Technische Lösungen

Die mittlerweile bewährte Technik zur Abwasserwärmegewinnung ist denkbar einfach. Auf dem Weg durch die Kanalisation kann dem Abwasser mit Hilfe von speziellen Installationen – sogenannten Abwasserwärmetauschern – überschüssige Wärme entzogen und über Anschlussleitungen beispielsweise einem kommunalen Gebäude zugänglich gemacht werden. Je nach Bedingungen können unterschiedliche Wärmetauschersysteme zum Einsatz kommen. Grundsätzlich unterscheidet man beim Kanalnetz in „Integrierte Wärmetauscher“ und Wärmetauscher, die sich außerhalb des Kanals befinden. Eine weitere Variante ist die Abwasserwärmenutzung innerhalb des Gebäudes.

Integrierte Wärmetauscher

Abbildung Integrierter Wärmetauscher Für den Freispiegelkanal existieren sogenannte Rinnenwärmetauscher, die werkseitig oder nachträglich im Sohlbereich des Rohres eingebracht werden. Im späteren Kanalbetrieb wird der Wärmetauscher dann vom warmen Abwasser überströmt. Durch das kältere, zirkulierende Medium im Wärmetauscher wird dem Abwasser Wärme entzogen. Über Anschlussleitungen gelangt die gewonnene Wärme zu einer Wärmepumpe, von wo aus das betroffene Gebäude geheizt werden kann. Aufgrund der guten Wärmeleit­eigenschaften und des Widerstandsverhaltens gegenüber Abwasser kommen für die Rinnen­wärmetauscher Systeme aus Edelstahl zum Einsatz

Zudem existieren Kunststoffrohre mit außenliegenden Kollektoren. Derartige Systeme beziehen nur einen Teil der Wärme direkt aus dem Abwasser. Hier wird vielmehr der Ansatz verfolgt - ähnlich dem Prinzip der Geothermie - die Wärme aus dem umliegenden Erdreich bzw. der Leitungszone des Kanals zu gewinnen.

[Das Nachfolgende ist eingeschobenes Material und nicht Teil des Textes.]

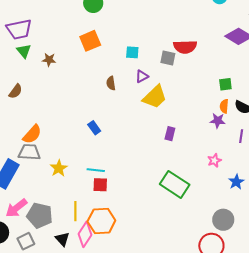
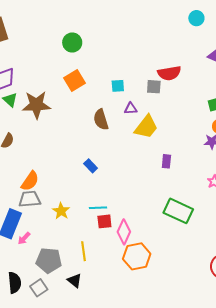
brown star: (49, 60) -> (36, 105), size x2.0
purple triangle: (142, 76) -> (131, 109), turned 32
brown semicircle: (111, 83) -> (101, 120), size x1.5
pink arrow: (16, 208) -> (24, 238), moved, size x0.6
orange hexagon: (101, 221) -> (137, 256), moved
pink diamond: (85, 234) -> (124, 232), moved

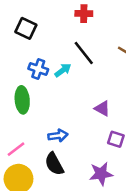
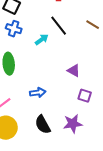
blue cross: (38, 69) -> (14, 29), moved
black semicircle: (54, 164) -> (43, 125), moved

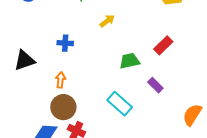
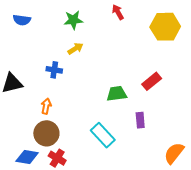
yellow arrow: (107, 21) -> (75, 49), moved
purple rectangle: (155, 85) -> (140, 120), turned 35

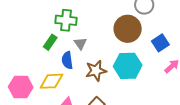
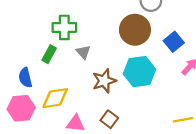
blue semicircle: (67, 60) -> (25, 78), moved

Im Fall von vollgefüllten Abwasserdruckrohrleitungen kann der gesamte Rohrmantel als effektive Wärme­übertragungs­fläche verwendet werden. Hier bieten sich Doppelrohrsysteme an, bei dem das Wärmetauschermedium im Ringraum fließen und damit dem innenliegenden abwasserführenden Rohr die Wärme entziehen kann.

Wärmetauschersysteme außerhalb des Kanals

Abbildung Wärmetauschersysteme außerhalb des Kanals Wärmetauschersysteme, die außerhalb des Kanals angeordnet sind, werden mit einer speziellen Abwasserhebeanlage über einen Bypass gespeist. Der zuvor über einen Schacht entnommene Abwasser­teilstrom wird nach dem Wärmetauscher­prozess dem Hauptsammler wieder zugeführt. Für die Beheizung der Gebäude wird analog zu den zuvor genannten Systemen eine Wärmepumpe verwendet, die über Anschlussleitungen vom Wärmetauscher gespeist wird.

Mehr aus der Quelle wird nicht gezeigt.